The future USS Daniel Inouye (DDG 118) successfully completed acceptance trials Feb. 4 after spending a day underway off the coast of Maine. INSURV inspected the ship during a series of demonstrations while pier side and underway. Many of the ship’s onboard systems, including navigation, damage control, mechanical and electrical systems, combat systems, communications, and propulsion applications, were tested to validate performance and met or exceeded Navy specifications. As one of the Defense Department’s largest acquisition organizations, PEO Ships is responsible for executing the development and procurement of all destroyers, amphibious ships, special mission and support ships, and special warfare craft
“Following an outstanding Combined Alpha and Bravo trials this past December, DDG 118 performed superbly during the ship’s Acceptance Trial earlier this week,” said Capt. Seth Miller, DDG 51 class program manager, Program Executive Office (PEO) Ships. “The Navy and industry team are ready to deliver a highly capable multi-mission warship to the fleet within the next few weeks.”

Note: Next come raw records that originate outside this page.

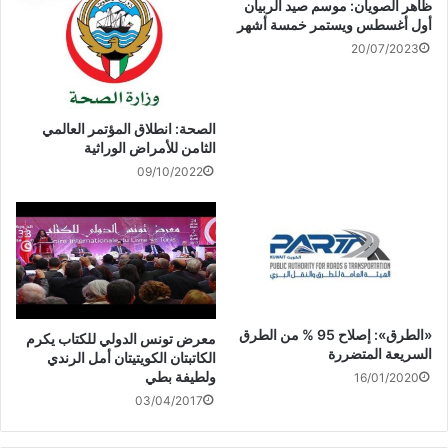
ظاهر الصويان: موسم صيد الربيان
ة
)
أول أغسطس ويستمر خمسة أشهر
20/07/2023
الصحة: انطلاق المؤتمر العالمي
الثامن للأمراض الوراثية
09/10/2022
«الطرق»: إصلاح 95 % من الطرق
معرض تونس الدولي للكتاب يكرم
السريعة المتضررة
الكاتبتان الكويتيتان أمل الرندي
ولطيفة بطي
16/01/2020
03/04/2017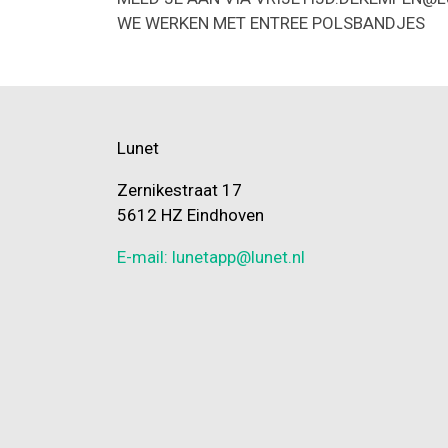
WE WERKEN MET ENTREE POLSBANDJES
Lunet
Zernikestraat 17
5612 HZ Eindhoven
E-mail: lunetapp@lunet.nl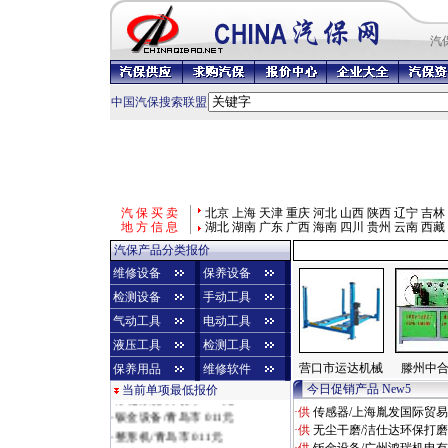
汽
中国汽保搜索联盟
汽 保 买 卖
北京
上海
天津
重庆
河北
山西
陕西
辽宁
吉林
地 方 信 息
湖北
湖南
广东
广西
海南
四川
贵州
云南
西藏
汽保产品分类报价
维修设备
保养设备
检测设备
手动工具
气动工具
电动工具
液压工具
检测工具
营口市运达机械
滕州中
保养用品
维修软件
·
烤漆房/济南市 010元
今日促销产品 New5
当前单项最低报价
·
净化系统/廊坊市 011元
·供
传感器/上海胤发国际贸
·
钣金设备/青岛市 011元
·供
无尘干磨/洁仕达环保打
·
整形机/青岛市 011元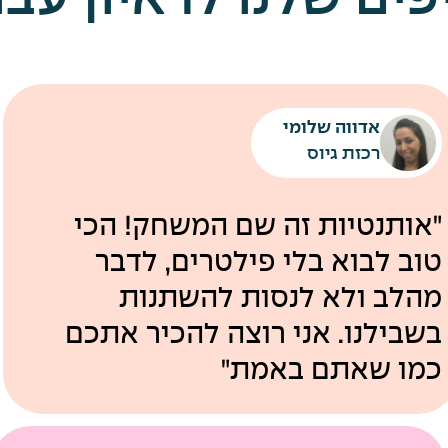
אדווה שלומי
רכזת גיוס
"אותנטיות זה שם המשחק! הכי
טוב לבוא בלי פילטרים, לדבר
מהלב ולא לנסות להשתנות
בשבילנו. אני רוצה להכיר אתכם
כמו שאתם באמת"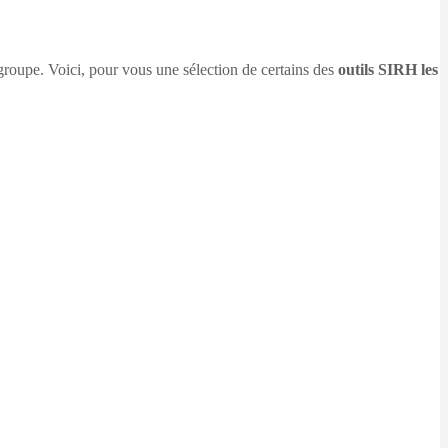
roupe. Voici, pour vous une sélection de certains des
outils SIRH les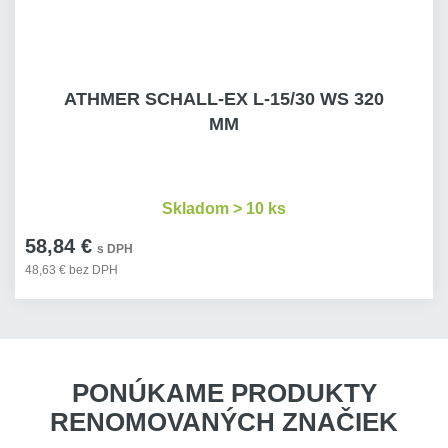
ATHMER SCHALL-EX L-15/30 WS 320
MM
Skladom > 10 ks
58,84 €
s DPH
48,63 € bez DPH
PONÚKAME PRODUKTY
RENOMOVANÝCH ZNAČIEK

Daniel Inouye is a Flight IIA destroyer, equipped with the Aegis Baseline 9 Combat System, which includes Integrated Air and Missile Defense capability and enhanced Ballistic Missile Defense capabilities. Following delivery, Daniel Inouye will be the 37th Arleigh Burke (DDG 51) class destroyer to be delivered by BIW. The shipyard is also in production on the future Arleigh Burke-class destroyers Carl M. Levin (DDG 120), John Basilone (DDG 122), Harvey C. Barnum (DDG 124), Patrick Gallagher (DDG 127), and Flight III ships, Louis H. Wilson, Jr. (DDG 126), and William Charette (DDG 130), as well as the future Zumwalt-class destroyer, Lyndon B. Johnson (DDG 1002).

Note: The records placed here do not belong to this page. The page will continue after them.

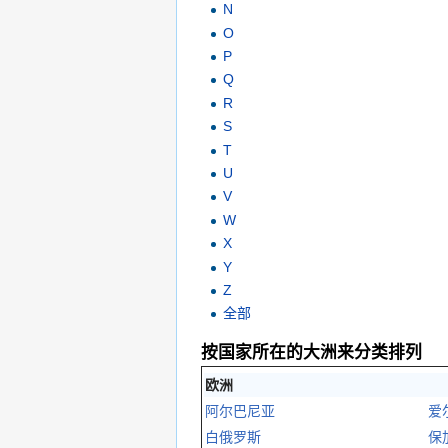
N
O
P
Q
R
S
T
U
V
W
X
Y
Z
全部
按国家所在的大洲来分类排列
欧洲
阿尔巴尼亚
爱
白俄罗斯
保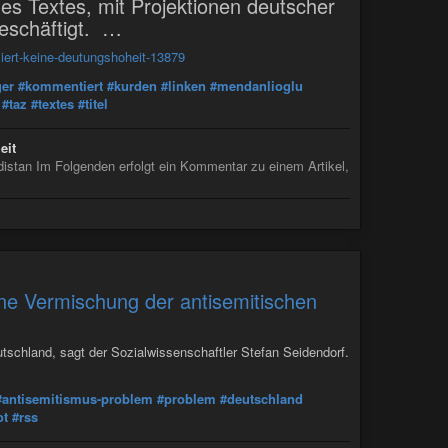
des Textes, mit Projektionen deutscher
eschäftigt. …
ziert-keine-deutungshoheit-13879
er
#kommentiert
#kurden
#linken
#mendanlioglu
#taz
#textes
#titel
eit
rdistan Im Folgenden erfolgt ein Kommentar zu einem Artikel,
ine Vermischung der antisemitischen
tschland, sagt der Sozialwissenschaftler Stefan Seidendorf.
#antisemitismus-problem
#problem
#deutschland
ot
#rss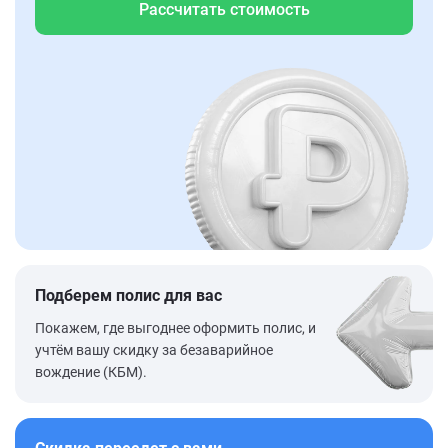
Рассчитать стоимость
Подберем полис для вас
Покажем, где выгоднее оформить полис, и
учтём вашу скидку за безаварийное
вождение (КБМ).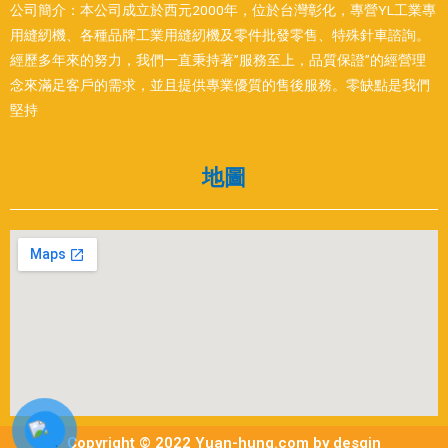
公司簡介：本公司成立於西元2000年，位於台灣彰化，專營YL工業專
用縫紉機、各種品牌工業用縫紉機及零件批發零售、特殊針車諮詢。
經歷多年來的努力，我們一直秉持著”服務至上，品質保證”的經營理
念來滿足客戶的需求，並且提供專業優質的售後服務。零缺點是我們
堅持
地圖
Copyright © 2022 Yuan-hung.com by desgin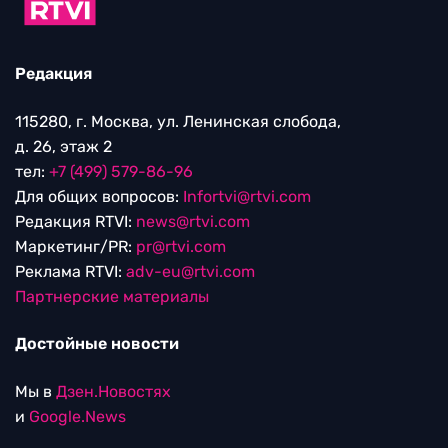
Редакция
115280, г. Москва, ул. Ленинская слобода,
д. 26, этаж 2
тел:
+7 (499) 579-86-96
Для общих вопросов:
Infortvi@rtvi.com
Редакция RTVI:
news@rtvi.com
Маркетинг/PR:
pr@rtvi.com
Реклама RTVI:
adv-eu@rtvi.com
Партнерские материалы
Достойные новости
Мы в
Дзен.Новостях
и
Google.News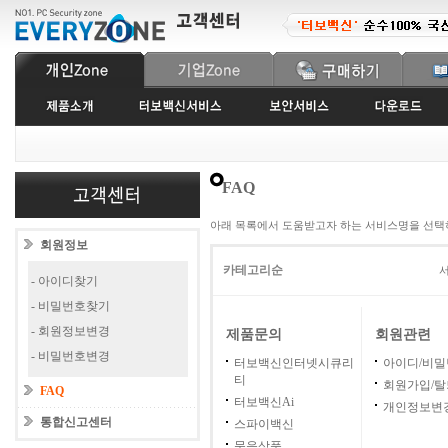
FAQ
아래 목록에서 도움받고자 하는 서비스명을 선택
회원정보
카테고리순
서
- 아이디찾기
- 비밀번호찾기
- 회원정보변경
제품문의
회원관련
- 비밀번호변경
터보백신인터넷시큐리
아이디/비
티
회원가입/탈
FAQ
터보백신Ai
개인정보변
통합신고센터
스파이백신
묶음상품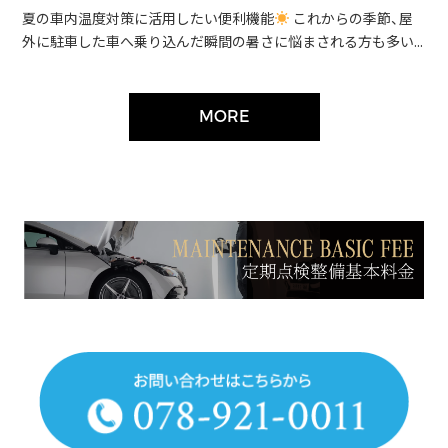
夏の車内温度対策に活用したい便利機能
これからの季節、屋
外に駐車した車へ乗り込んだ瞬間の暑さに悩まされる方も多い...
MORE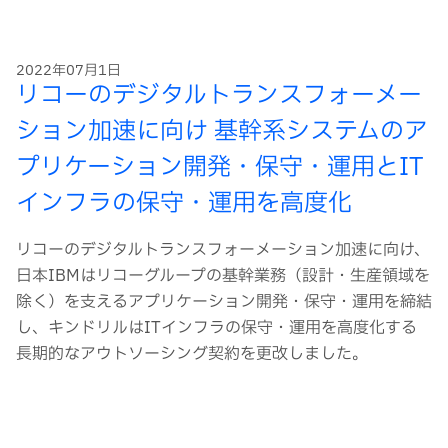
ー
ド
2022年07月1日
リコーのデジタルトランスフォーメー
ション加速に向け 基幹系システムのア
プリケーション開発・保守・運用とIT
インフラの保守・運用を高度化
リコーのデジタルトランスフォーメーション加速に向け、
日本IBMはリコーグループの基幹業務（設計・生産領域を
除く）を支えるアプリケーション開発・保守・運用を締結
し、キンドリルはITインフラの保守・運用を高度化する
長期的なアウトソーシング契約を更改しました。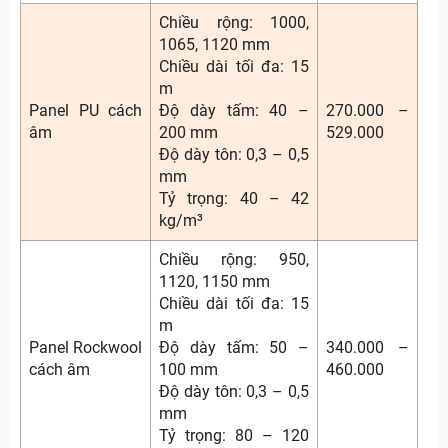
Chiều rộng: 1000,
1065, 1120 mm
Chiều dài tối đa: 15
m
Panel PU cách
Độ dày tấm: 40 –
270.000 –
âm
200 mm
529.000
Độ dày tôn: 0,3 – 0,5
mm
Tỷ trọng: 40 – 42
kg/m³
Chiều rộng: 950,
1120, 1150 mm
Chiều dài tối đa: 15
m
Panel Rockwool
Độ dày tấm: 50 –
340.000 –
cách âm
100 mm
460.000
Độ dày tôn: 0,3 – 0,5
mm
Tỷ trọng: 80 – 120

Bath Iron Works (BIW) is a major United States shipyard located on the Kennebec River in Bath, Maine, founded in 1884 as Bath Iron Works, Limited. BIW has built private, commercial, and military vessels, most of which have been ordered by the United States Navy. The shipyard has built and sometimes designed battleships, frigates, cruisers, and destroyers, including the Arleigh Burke class which are currently among the world’s most advanced surface warships.